Toronto will likely be less flexible with its roles. The Rush know what works, and they won’t make major overhauls to the team – as New York did against DC – unless there is an emergency.
“We're not going to radically change things just based on who we're playing. We can't. If you start doing that, then you already start playing into your hands,” said Raina.
Cam Harris will continue to be a fulcrum for Toronto’s offense. Babbitt frequently matched up against Harris this year. Who will take Harris when Babbitt sits? If Harris has free reign deep, Toronto will have no trouble scoring. And they may not, anyways. The Rush offense is one of the most efficient units in the league, with a deep wealth of handlers and athletic receivers. New York is a stifling defensive team, but they’ll need to figure out a way to disrupt Toronto’s patented pull-play scores.
New York is considered a top-heavy team, and they stayed true to that definition against DC. In a game with 34 points played, Jagt and Babbitt each played in 26 points. Katz played in 24. All in all, eight Empire players played in more than half of the game’s points. They’ll need to continue the same trend against Toronto.
Toronto has a talent edge. New York and Toronto ultimate have never been the most cordial. Look for that trend to continue under the bright lights of the playoffs. A chippy, choppy, chirpy game will favour the Empire, allowing them to get more rest for their stars.
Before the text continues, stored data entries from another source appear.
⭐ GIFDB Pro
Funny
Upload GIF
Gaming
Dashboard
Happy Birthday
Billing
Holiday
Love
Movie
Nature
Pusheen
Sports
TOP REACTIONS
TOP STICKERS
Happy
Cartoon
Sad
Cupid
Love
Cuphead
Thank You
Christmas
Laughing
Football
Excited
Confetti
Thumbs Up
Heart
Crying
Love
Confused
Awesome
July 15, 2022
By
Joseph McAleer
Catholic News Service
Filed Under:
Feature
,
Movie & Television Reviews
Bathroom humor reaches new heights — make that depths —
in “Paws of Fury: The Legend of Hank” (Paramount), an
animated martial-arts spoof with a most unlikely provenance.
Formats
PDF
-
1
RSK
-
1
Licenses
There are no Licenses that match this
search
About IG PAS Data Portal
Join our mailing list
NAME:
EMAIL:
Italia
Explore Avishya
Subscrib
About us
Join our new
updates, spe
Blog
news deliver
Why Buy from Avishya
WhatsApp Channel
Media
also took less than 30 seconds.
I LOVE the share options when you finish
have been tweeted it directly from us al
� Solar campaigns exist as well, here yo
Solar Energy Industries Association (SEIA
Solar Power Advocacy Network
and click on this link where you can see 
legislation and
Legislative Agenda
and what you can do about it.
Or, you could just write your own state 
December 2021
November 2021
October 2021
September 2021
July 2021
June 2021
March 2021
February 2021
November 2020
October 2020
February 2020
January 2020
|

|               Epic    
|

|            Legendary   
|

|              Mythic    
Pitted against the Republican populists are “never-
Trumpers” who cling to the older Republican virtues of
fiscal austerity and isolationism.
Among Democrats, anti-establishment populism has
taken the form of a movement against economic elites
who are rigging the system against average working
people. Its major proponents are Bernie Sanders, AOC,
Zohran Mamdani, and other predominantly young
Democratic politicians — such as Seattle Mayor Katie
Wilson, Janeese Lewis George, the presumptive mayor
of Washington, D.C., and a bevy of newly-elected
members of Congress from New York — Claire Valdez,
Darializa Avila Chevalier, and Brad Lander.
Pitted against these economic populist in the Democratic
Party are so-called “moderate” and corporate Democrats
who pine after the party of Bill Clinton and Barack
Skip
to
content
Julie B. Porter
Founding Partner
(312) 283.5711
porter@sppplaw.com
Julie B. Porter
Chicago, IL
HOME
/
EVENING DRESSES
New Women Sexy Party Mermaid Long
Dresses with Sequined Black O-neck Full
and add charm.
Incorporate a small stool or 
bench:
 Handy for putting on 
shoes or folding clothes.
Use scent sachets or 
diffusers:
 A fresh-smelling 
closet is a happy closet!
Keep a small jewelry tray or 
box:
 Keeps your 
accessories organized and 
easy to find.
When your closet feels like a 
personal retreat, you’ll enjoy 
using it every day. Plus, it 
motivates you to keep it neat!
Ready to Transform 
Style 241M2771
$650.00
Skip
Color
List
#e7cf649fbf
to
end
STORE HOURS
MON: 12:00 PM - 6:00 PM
Fewer points in the game will give fewer opportunities for Toronto to stretch its muscles and play its tightly organized, quick-scoring brand of offense. New York will not be able to match Toronto if the Rush start stringing together offensive scores in 20 seconds or less.
Bottom line: The Empire have never beaten the Rush, and this weekend’s matchup bends towards Toronto. The Rush will be playing at home, with the healthiest roster they’ve had all season. In fact, Toronto will likely boast more talent in the 2018 playoffs than they have in their history as an organization. New York will need lots of factors to play in the right direction to have a chance. Players like Garvey and Jagt will need to win individual matchups against athletically equal – or even superior – defenders. Defenders like the Drost bothers will need to manufacture chances for the Empire’s defense, and New York will need to score on the majority of its break chances. Rush shooters like Harris will need to miss some shots. Even if all that happens, the Empire will still need their legs to hold up in the fourth quarter, as Toronto will surely play their players fewer minutes.
New York retooled their team coming into the 2018 season for this moment. They changed the team culture, offering more structure, more leadership, and more consistent dedication to practicing. Eileen Murray joined the team as head coach. Kittredge offered his athleticism and leadership. The Toronto Rush remain the immovable object in the East division, but New York might finally have the muscle to compete. If they pitch a perfect game, Toronto could see its run of dominance end. Any slip-ups from the Empire, and Toronto could coast into their sixth straight Championship Weekend appearance.